Sekret firmy
- Editor-in-chief: Marina Ivanyushchenkova (2001–2014) Nikolay Kononov (2015–present)
- Categories: Business magazine
- Frequency: Daily online
- Publisher: Rambler&Co [ru] formerly Kommersant
- First issue: October 2001
- Country: Russia
- Language: Russian
- Website: secretmag.ru

= Sekret firmy =

Russian online magazine

Sekret firmy (Секрет фирмы) is the Russian online magazine about 'entrepreneurs, companies, management insights and applied business problems'. It has been coming out since October 2001. Since December 2014 it belongs to Rambler&Co. Nikolay Kononov is the editor-in-chief.

== History ==
The Firm's Secret was created by Yuri Katsman in October 2001 as a monthly supplement to the weekly magazine Money of the publishing house Kommersant. The supplement was supposed to cover business seminars held by the publishing house in cooperation with the Higher School of Economics and Harvard Business School. Later, when the publishing house no longer needed the supplement, Katsman and his partners bought out The Firm's Secret and since September 2002 the magazine came out at first – twice a week, then – weekly. In 2004, a publishing house was established on the basis of the magazine, and also published a newspaper Business («Бизнес») and magazines You have the right («Имеешь право») and Everything is clear («Все ясно»). In November 2005, the publishing house The Firm's Secret purchased an online newspaper Gazeta.ru for about $7–10 million.

== Kommersant ==
Since the spring of 2006, the publishing house was looking for buyers for its unprofitable publications (the revenues of CJSC "The Firm's Secret" (ЗАО «Секрет фирмы») according to Russian Standards of Accountants in 2005 — 216.75 million rubles, net loss — 323.56 million rubles). On December 22, 2006, it was announced that the newspaper Business was bought by the group Moskovskiye Novosti. According to experts, the deal value was about $5–6 million, while in the autumn of the same year Rodionov Publishing House planned to buy it for $10–13 million. On the same day, Kommersant bought out the remaining newspapers. Former owners – investment fund Cube Capital UK Limited (70%), Alexander Loktev and managing director Yuri Katsman – received approximately $40 million. In 2007 the new owner closed the magazines You have the right and Everything is clear, and The Firm's Secret was transformed into a monthly magazine.
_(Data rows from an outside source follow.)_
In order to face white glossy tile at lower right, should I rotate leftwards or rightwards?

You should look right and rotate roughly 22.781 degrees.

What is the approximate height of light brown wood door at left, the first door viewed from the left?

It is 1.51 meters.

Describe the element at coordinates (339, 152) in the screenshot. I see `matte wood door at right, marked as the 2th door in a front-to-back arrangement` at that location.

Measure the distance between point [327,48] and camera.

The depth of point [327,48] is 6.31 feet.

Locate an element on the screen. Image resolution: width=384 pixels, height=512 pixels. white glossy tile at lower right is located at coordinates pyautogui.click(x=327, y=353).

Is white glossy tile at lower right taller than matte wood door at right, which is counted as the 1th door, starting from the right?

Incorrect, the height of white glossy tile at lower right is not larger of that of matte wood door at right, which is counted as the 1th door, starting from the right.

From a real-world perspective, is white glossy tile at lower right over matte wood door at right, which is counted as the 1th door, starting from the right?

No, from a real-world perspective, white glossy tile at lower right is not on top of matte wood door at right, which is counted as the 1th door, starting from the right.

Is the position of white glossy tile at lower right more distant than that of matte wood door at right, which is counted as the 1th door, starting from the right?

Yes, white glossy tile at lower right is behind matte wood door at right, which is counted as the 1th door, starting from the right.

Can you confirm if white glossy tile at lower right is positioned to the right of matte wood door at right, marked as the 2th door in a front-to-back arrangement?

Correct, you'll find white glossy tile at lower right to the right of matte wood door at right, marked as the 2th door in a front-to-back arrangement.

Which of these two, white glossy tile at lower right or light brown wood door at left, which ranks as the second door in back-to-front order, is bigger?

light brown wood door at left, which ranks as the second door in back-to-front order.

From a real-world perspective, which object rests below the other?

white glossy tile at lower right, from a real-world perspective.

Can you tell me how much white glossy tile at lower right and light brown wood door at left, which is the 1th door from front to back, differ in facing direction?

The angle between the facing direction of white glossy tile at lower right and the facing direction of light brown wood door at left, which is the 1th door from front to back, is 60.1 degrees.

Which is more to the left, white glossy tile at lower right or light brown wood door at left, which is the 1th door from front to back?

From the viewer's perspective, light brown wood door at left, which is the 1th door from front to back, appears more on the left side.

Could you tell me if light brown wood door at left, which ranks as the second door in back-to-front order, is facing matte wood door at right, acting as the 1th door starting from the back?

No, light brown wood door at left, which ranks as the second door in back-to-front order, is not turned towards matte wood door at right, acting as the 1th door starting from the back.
For a long time Kommersant was publishing two competing publications: Money and the less popular The Firm's Secret (the Russian audience of the publications, according to TNS Russia for March–July 2014, was 238 thousand and 193,300 people over 12 years old for one issue, respectively). At the same time, the latter had a lower profitability in 2013–2014. It generated a loss while its annual revenue was about 60 million rubles, according to Vedomosti.

== Rambler&Co ==
In 2014, Kommersant received an offer from an unnamed company to buy the publication, after a while Rambler&Co showed interest in the deal. On 14 November 2014 the negotiations between the two holdings began. On December 25, it was announced that the deal has been accomplished. According to Vedomosti sources, Rambler&Co paid 10 million rubles for the brand The Firm's Secret and the right to use the electronic archive of the magazine. Then it became known that the December printed issue of the magazine would be the last one (circulation for November 2014 – 65 000 copies). It was assumed that the publication will keep part of the Kommersant team. However, Marina Ivanyuschenkova, who had been the editor-in-chief for 13 years, decided not to move to Rambler&Co. At the end of the month it was reported that the publication could be headed by the editorial director of Look At Media, Nikolay Kononov, and that a few people from Hopes&Fears (an online business newspaper which was closed in July 2014) would move to the new publication along with him.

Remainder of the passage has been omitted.